Task goal
Reproduce the entries below exactly, but leave the pictures out.

Provided data Block Start

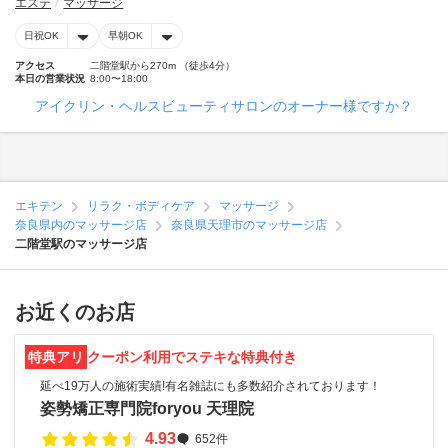
エステ
マッサージ
日祝OK
早朝OK
アクセス
二階堂駅から270m （徒歩4分）
本日の営業状況
8:00〜18:00
アイクリン・ヘルスビューティサロンのオーナー様ですか？
エキテン
リラク・ボディケア
マッサージ
奈良県内のマッサージ店
奈良県天理市のマッサージ店
二階堂駅のマッサージ店
お近くのお店
特典アリ
クーポン利用でステキな特典付き
延べ19万人の施術実績!有名雑誌にも多数紹介されております！
姿勢矯正専門院foryou 天理院
4.93
652件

Provided data Block End

Solution for this problem
エステ
マッサージ
日祝OK
早朝OK
アクセス
二階堂駅から270m （徒歩4分）
本日の営業状況
8:00〜18:00
アイクリン・ヘルスビューティサロンのオーナー様ですか？
エキテン
リラク・ボディケア
マッサージ
奈良県内のマッサージ店
奈良県天理市のマッサージ店
二階堂駅のマッサージ店
お近くのお店
特典アリ
クーポン利用でステキな特典付き
延べ19万人の施術実績!有名雑誌にも多数紹介されております！
姿勢矯正専門院foryou 天理院
4.93
652件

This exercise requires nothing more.